Week three and beyond

*Apply ointment sparingly, at least five times per day. Moisturizing regularly even after healing is complete will help keep your tattoo looking vibrant.

*The final stage of healing can be slow but requires patience. Most of the larger scabs will have flaked and fallen away by now. Small scabs and bits of dead skin may appear, but these will also clear up as the healing process continues.

*The outer layers of skin should completely heal by the end of week three. The inner layers of skin can take longer to heal but require much less care. The chance of infection is reduced once the outer layers of skin have healed, as there is no open wound for bacteria to infect.

* Protecting the tattoo from the sun with clothing while it is healing, and applying sunscreen after it has healed to keep your colors bright, is especially important .

What NOT to do:

*Avoid using soaps and moisturizers with any fragrances or harsh chemicals. Even if a product does not normally irritate the skin, it may irritate the tattooed area.
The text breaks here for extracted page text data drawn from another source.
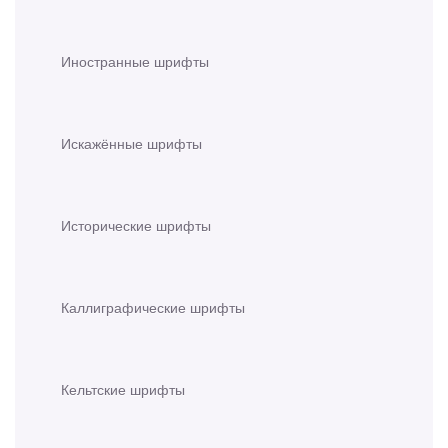
Иностранные шрифты
Искажённые шрифты
Исторические шрифты
Каллиграфические шрифты
Кельтские шрифты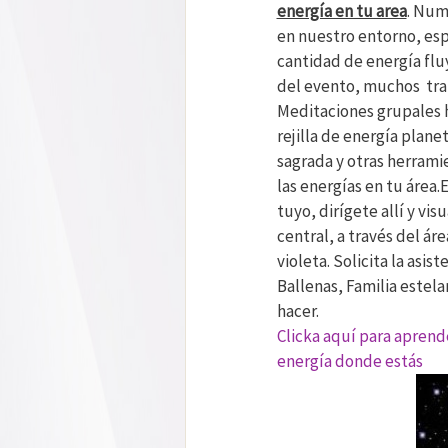
energía en tu area
. Num
en nuestro entorno, es
cantidad de energía flu
del evento, muchos tra
Meditaciones grupales h
rejilla de energía plan
sagrada y otras herramie
las energías en tu área.
tuyo, dirígete allí y vis
central, a través del áre
violeta. Solicita la asis
Ballenas, Familia estela
hacer.
Clicka aquí para aprend
energía donde estás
*do not pick at scabs, as this can cause the ink to bleed out and scar tissue to form.

*do not scratch the tattoo even if it becomes itchy.

*Avoid wearing tight or abrasive clothing on the tattoo which may dislodge the scab

*do not use sunscreen on the tattoo until it has fully healed.

*do not swim or soak until the tattoo has completely healed.

*do not wash or rub the tattoo with a washcloth, sponge, or towel. fingers ONLY!